One issue at the forefront of firefighters minds is staffing. Roanoke is no different. I have gotten a lot of feedback since posting Staffing in Roanoke, Part II, and Part III. I get phone calls frequently about trucks being out of service. It is unfortunate we cannot have at least the minimum staffing met.


Roanoke's firefighters have continued to see the staffing reduced for many years. More recently, we have seen staffing get moved around like Engine 12's crew get reassigned to Medic 4 and Roanoke County Clearbrook Station to staff an engine and medic unit. This was done when engine 12 was disbanded. This year, engine 7 was taken out of service and its crew was reassigned to a medic truck at station 7 and to staff ladder 7 with 1 more additional firefighter (minimum staff on ladder 7 is 4 now).


Rarely a day goes by that an engine isn't out of service for half the day. Engine 2 or Engine 13 most commonly, but others are as well. I can imagine it is not easy for the Battalion Chiefs to figure out who will be marked out of service when because they don't have enough firefighters to staff them all of the time.


Today, Engine 2 is out of service for most of the day. It appears as though two of our EMT-Intermediates are riding as a third on two of the ambulances to be precepted. However, if you look at red alert it seems as though there are three other firefighters available riding as a 4th person on trucks. This is at the face value of red alert and how accurate the information is. If this is the case, that there are 3 extras, then shouldn't we move around some ff's so we can staff engine 2?


I realized when writing an older post that by marking units out of service for any length of time, we are not meeting the minimum staffing.

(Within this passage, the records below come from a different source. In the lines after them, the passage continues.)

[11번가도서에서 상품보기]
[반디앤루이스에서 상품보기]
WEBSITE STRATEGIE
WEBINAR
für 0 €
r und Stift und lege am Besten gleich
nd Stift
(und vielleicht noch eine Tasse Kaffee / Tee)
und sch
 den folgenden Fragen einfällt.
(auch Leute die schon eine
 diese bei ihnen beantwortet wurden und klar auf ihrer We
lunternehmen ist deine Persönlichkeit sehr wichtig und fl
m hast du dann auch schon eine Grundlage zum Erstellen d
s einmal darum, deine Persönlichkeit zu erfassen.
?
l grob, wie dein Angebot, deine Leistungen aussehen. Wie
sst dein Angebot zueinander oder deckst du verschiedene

The fire service has a history of realizing needs after disasters. Not the firefighter necessarily, but the ones writing the checks. What is it going to take here in Roanoke for us to realize that we are playing with matches when it comes to staffing. Most of the reason why we mark trucks out of service is because we are short staffed. Basically, if a Battalion has more than 6 firefighter positions unfilled (vacation, holiday, light duty, extended illness, vacancy, etc.) then we have to call in for overtime. That is not a large threshold for calling in overtime. Obviously it is cheaper to call in overtime than it is to hire more firefighters. But we don't always call in overtime because it is too expensive. Basically, unless there is a need for a firefighter for an entire shift, we don't call in overtime. That means if we have a firefighter, making a crew of 3 and no extras in the City, who needs to go to training or whatever for 8 hours then we mark the truck out of service until the firefighter is back from training. Why don't we just fill the position with overtime. I know...because overtime is too expensive.

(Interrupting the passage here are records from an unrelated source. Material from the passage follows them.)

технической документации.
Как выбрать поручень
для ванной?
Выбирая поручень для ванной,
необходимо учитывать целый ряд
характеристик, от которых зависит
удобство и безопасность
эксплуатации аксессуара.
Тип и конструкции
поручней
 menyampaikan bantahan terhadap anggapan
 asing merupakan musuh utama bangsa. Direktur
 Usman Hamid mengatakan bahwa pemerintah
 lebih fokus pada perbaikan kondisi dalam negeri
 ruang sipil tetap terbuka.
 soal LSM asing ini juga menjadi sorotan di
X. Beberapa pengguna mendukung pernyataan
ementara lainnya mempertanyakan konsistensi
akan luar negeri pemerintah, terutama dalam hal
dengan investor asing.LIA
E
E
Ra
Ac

Rest assured, eventually it will catch up. I hope it doesn't, but the wrong persons house will burn, or someone will get injured or killed and the first due engine will be out of service because they don't have enough manpower. What is going to be cheaper then? The overtime.

1 comment:

Anonymous said...

As a tax payer,I would think that the people living in #2 area would want to know this!!! I can see why there is no money to pay overtime, The CITY needs to pay for all the homeless (4th st), fix up all the PROJECTS, send people to school who should be paying for it, give people money because they are too LAZY to get a job. Hey lets get somemore GOVERNMENT HOUSING, maybe the people living there mit get a job,NOT.